Matura

Maturquoten: Die Walliser fallen am häufigsten durch

Blick in ein Schulzimmer - so mancher rasselt durch die Matur-Prüfung (Archiv)

Blick in ein Schulzimmer - so mancher rasselt durch die Matur-Prüfung (Archiv)
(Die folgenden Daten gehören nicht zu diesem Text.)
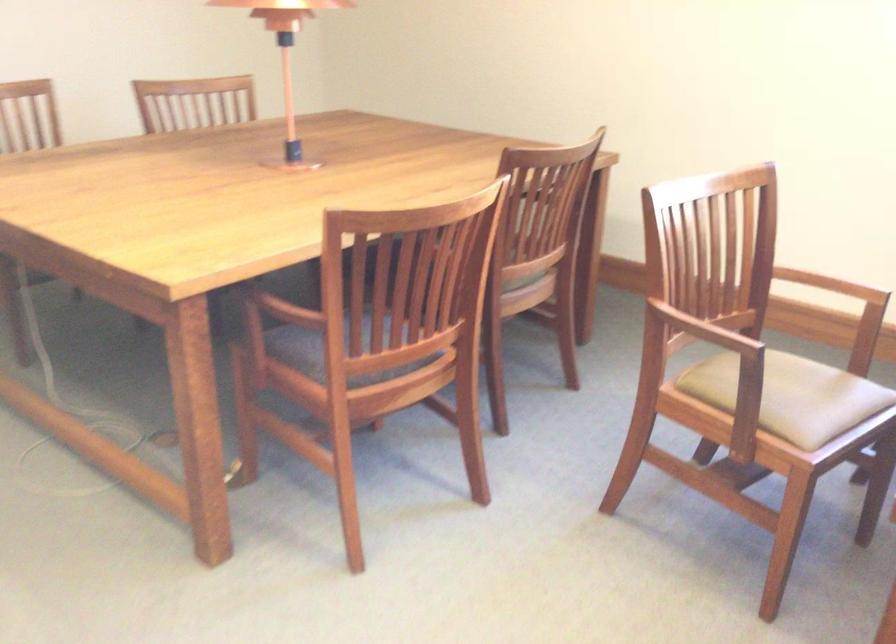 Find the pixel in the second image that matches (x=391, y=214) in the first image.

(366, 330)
Tausende Jugendliche haben in den vergangenen Wochen die Maturaprüfungen absolviert. Doch die Chancen zu bestehen, sind von Kanton zu Kanton unterschiedlich. Das ist ein grosser Nachteil für die Hochschulen

Nirgends rasseln die Schüler häufiger durch als im Wallis: 38 von 683 Maturanden (5,6 Prozent) haben ihr Abschlussexamen nicht bestanden. Das zeigt eine Umfrage der Zeitung «Der Sonntag». Hoch ist die Durchfallquote auch in den Kantonen Basel-Stadt (4,6 Prozent), Neuenburg (4,4 Prozent) oder Freiburg (4,3 Prozent).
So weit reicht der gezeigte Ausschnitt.